Action item: Scan the entries below for lines holding "Việt". Give the number of such lines alone.

Material for this exercise:
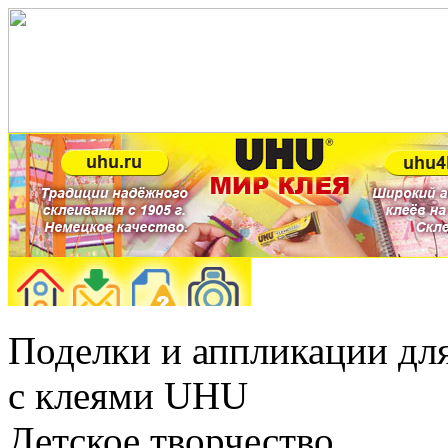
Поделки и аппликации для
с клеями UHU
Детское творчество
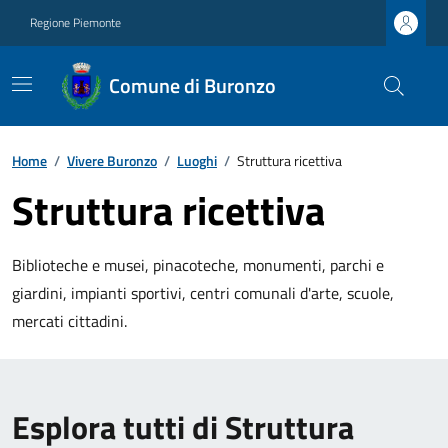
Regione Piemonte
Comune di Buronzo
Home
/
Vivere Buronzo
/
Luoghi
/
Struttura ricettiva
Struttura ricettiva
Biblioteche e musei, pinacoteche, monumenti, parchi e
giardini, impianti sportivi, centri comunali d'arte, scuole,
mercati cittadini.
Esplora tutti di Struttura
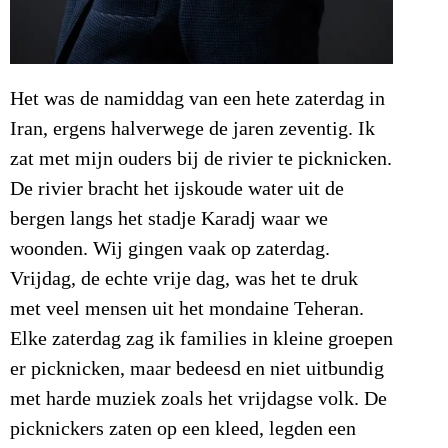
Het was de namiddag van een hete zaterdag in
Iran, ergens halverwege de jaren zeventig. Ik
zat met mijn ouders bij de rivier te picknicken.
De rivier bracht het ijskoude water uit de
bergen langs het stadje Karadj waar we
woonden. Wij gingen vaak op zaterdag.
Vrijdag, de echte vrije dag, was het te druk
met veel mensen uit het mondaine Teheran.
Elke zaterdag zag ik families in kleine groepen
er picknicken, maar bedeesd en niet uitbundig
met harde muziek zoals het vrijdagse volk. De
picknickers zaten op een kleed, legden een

==

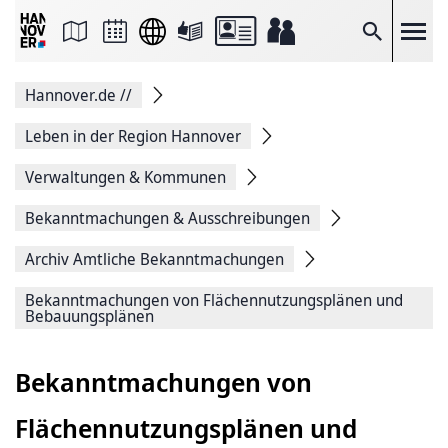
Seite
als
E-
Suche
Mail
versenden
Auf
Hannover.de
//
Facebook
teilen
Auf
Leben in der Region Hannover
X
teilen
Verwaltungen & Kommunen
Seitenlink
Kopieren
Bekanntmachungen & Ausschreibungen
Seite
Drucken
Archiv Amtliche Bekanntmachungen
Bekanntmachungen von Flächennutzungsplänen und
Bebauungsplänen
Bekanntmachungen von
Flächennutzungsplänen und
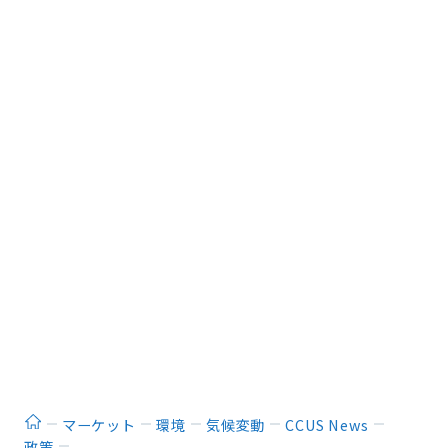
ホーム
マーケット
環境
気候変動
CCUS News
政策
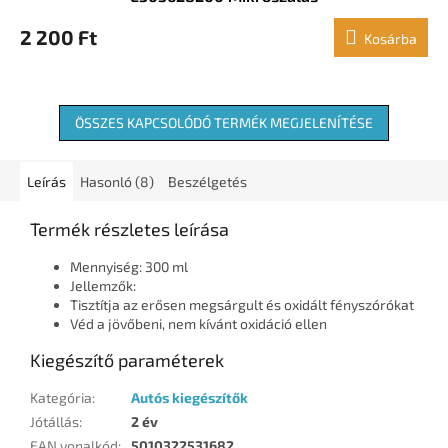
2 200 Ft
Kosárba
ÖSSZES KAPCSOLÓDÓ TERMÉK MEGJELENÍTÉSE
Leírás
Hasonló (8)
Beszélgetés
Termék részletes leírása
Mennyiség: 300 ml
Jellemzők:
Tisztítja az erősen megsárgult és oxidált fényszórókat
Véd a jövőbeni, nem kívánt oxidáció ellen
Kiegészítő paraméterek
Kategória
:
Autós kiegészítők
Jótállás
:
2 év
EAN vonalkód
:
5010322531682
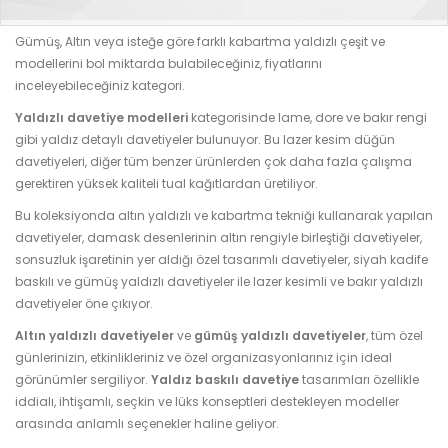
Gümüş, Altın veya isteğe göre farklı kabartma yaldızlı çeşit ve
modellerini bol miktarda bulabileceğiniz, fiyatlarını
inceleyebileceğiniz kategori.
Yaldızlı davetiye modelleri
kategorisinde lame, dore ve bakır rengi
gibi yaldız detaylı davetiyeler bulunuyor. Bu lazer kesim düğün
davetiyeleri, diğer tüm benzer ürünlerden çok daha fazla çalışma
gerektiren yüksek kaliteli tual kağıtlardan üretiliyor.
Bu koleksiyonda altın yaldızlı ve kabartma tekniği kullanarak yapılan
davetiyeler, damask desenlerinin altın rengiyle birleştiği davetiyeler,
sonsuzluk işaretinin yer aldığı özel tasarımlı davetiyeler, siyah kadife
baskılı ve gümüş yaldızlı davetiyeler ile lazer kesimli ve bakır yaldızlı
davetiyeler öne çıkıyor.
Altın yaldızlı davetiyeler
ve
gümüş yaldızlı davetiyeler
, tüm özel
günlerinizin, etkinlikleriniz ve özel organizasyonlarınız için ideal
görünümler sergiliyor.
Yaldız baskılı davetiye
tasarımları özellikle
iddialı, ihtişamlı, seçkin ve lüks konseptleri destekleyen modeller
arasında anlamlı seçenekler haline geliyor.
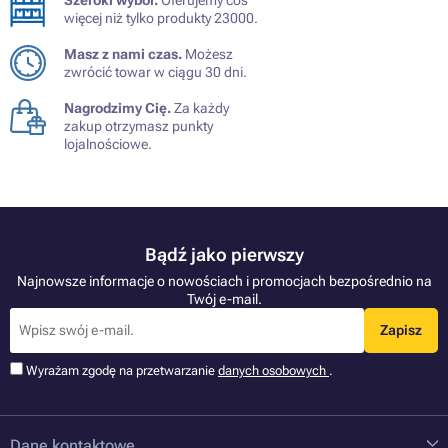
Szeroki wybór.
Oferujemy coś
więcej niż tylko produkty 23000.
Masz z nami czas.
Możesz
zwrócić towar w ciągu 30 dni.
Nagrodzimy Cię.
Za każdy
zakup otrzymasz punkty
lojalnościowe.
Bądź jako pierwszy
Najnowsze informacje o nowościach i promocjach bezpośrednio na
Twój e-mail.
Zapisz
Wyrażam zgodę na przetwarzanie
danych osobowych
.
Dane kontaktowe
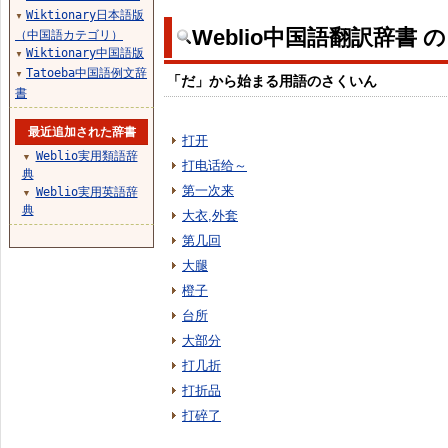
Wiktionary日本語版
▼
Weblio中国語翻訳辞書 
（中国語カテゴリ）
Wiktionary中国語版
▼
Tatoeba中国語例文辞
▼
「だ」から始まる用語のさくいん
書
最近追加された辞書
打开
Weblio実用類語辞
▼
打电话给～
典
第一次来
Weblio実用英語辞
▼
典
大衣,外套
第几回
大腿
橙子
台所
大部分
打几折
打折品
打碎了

---

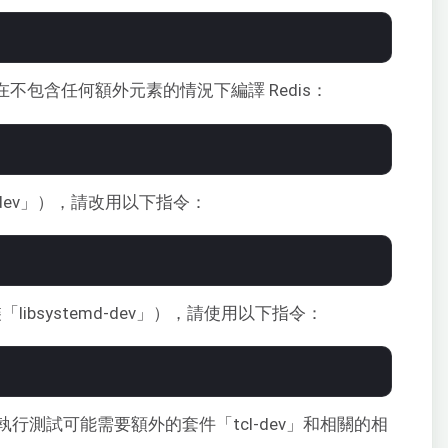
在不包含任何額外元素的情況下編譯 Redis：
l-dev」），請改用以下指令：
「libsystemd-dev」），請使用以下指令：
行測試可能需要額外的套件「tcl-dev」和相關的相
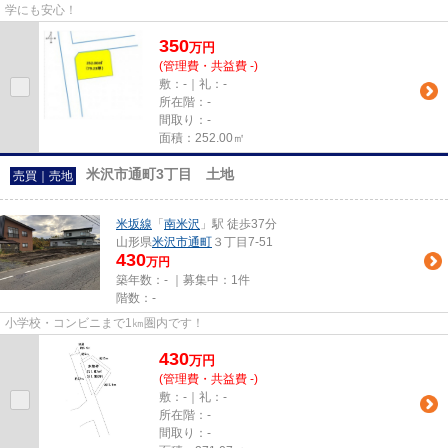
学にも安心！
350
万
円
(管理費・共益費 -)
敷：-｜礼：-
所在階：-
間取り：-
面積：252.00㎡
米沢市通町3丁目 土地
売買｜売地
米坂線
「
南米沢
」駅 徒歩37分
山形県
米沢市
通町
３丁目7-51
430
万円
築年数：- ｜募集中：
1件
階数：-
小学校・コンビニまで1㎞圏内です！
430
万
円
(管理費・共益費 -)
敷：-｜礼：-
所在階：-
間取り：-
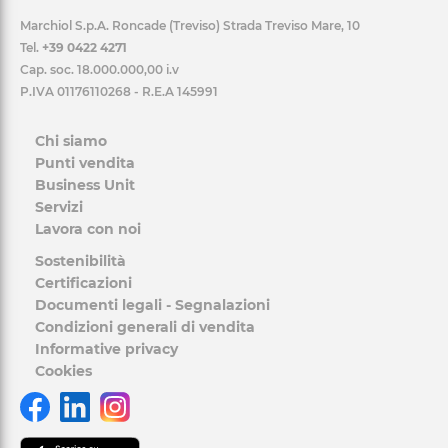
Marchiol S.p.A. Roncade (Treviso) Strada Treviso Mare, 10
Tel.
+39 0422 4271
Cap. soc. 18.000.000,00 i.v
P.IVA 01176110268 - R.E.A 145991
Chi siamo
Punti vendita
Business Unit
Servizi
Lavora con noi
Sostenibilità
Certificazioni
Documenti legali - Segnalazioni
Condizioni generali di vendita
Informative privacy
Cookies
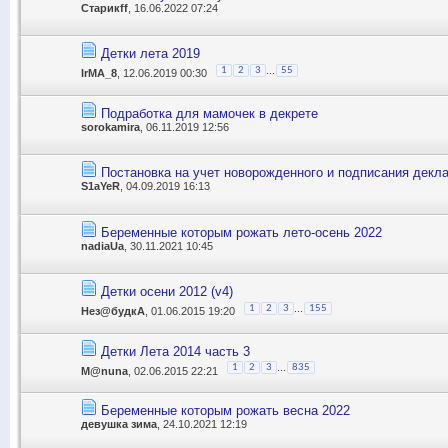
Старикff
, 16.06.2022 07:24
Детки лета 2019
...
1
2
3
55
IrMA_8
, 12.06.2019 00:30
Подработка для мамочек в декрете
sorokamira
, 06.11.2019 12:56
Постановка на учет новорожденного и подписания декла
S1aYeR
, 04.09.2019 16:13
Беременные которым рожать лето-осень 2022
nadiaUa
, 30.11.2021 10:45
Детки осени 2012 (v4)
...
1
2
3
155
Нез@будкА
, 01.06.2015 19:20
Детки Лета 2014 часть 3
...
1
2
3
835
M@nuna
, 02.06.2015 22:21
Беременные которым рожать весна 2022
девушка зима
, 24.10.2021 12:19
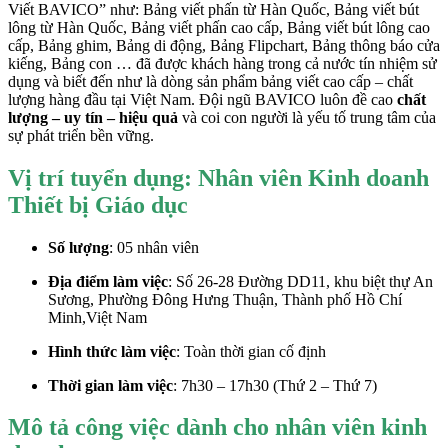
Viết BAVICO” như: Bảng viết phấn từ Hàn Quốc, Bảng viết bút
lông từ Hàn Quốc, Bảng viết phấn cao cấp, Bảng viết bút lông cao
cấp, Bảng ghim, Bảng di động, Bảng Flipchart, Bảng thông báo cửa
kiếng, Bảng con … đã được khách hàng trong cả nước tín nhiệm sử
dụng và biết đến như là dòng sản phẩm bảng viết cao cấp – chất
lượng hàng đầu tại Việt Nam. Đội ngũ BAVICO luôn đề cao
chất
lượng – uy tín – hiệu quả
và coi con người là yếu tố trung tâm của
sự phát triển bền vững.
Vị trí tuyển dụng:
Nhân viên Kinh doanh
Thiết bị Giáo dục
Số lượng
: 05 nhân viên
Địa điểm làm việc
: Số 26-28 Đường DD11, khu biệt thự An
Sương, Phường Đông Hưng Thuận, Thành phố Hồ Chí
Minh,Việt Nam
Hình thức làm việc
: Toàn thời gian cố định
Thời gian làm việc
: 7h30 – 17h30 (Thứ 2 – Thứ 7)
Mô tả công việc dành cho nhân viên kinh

Answer section: 2